友人と家族が仲良くなるのを見ながら、リクは、
「……二人とも、すっごい気持ち悪い…………」
「「え」」
ドン引きしていた。当然のことだった。
「風雅くんが僕をそういう目で見ていたなんて……友達だと思ってたのに」
「いや、待て。これは芸術鑑賞なんだ。そういう邪な視点でお前を見ていたわけでは」
「……もし僕に、女性の性的なモジュールがついてたらどうする?」
「家に誘う」
風雅は自信満々に言い放った。
「さよなら風雅くん」
「待ってくれぇえええええええ!!!!?」
「あとケイも今晩デザート抜きね」
「えっ──」
叫ぶ風雅と、固まるケイ。
二人を置き去りにして、リクは一度教室を離れることにした。
「……別に怒ってはいないけど、ちょっとだけ反省してもらおう」
軽い悪戯心を胸にして。
「よろしければ、私もご一緒してよろしいですか?」
教室を離れたリクに声をかけたのは、一緒の席にいたはずの魚見レイだった。
「魚見さん? どうしたの?」
「よろしければレイとお呼びください。魚見の姓は通うためにお借りしているだけですので」
「うん、分かったよ。レイさん」
レイは恭しくお辞儀をした。完璧な所作は、富豪のメイドらしいなとリクは思った。
「ところで、話を聞きたいのはケイの方じゃなかったの?」
「同様にリク様にもお話を伺いたいと、泰令様は仰っていました」
「僕に?」
「リク様は特別なアンドロイドですので」
確かに、リクは色々な面で特別なアンドロイドだ。
そもそも市販品ではないアンドロイド自体が相当にレアなのだ。更に未成年が個人で制作したとなると、世界に数えるほどしか存在しないだろう。
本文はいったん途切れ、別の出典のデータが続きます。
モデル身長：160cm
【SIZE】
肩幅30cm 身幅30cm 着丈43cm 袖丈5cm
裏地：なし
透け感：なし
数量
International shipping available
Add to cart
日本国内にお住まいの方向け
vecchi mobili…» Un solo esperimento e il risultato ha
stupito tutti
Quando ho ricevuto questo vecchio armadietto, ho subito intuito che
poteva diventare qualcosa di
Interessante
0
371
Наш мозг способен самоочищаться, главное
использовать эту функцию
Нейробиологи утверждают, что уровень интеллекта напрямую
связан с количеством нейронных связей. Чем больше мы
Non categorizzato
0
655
だが、そんなことよりも。彼女が、そしてウオミが特別視している点は。
「僕がはじめから「マインドエラー」だからですか?」
レイは頷いた。
「はい。ウオミでは現在マインドエラーに関する研究を重点的に行なっていますので」
「え……それ、企業秘密じゃ」
「構いません。株主総会でもすでに挙げられております」
「あー。他人事だけど、大変だね」
アンドロイド製造に関わる企業にとって「マインドエラー」とは、『人権』以上に『品質』という問題を抱えている。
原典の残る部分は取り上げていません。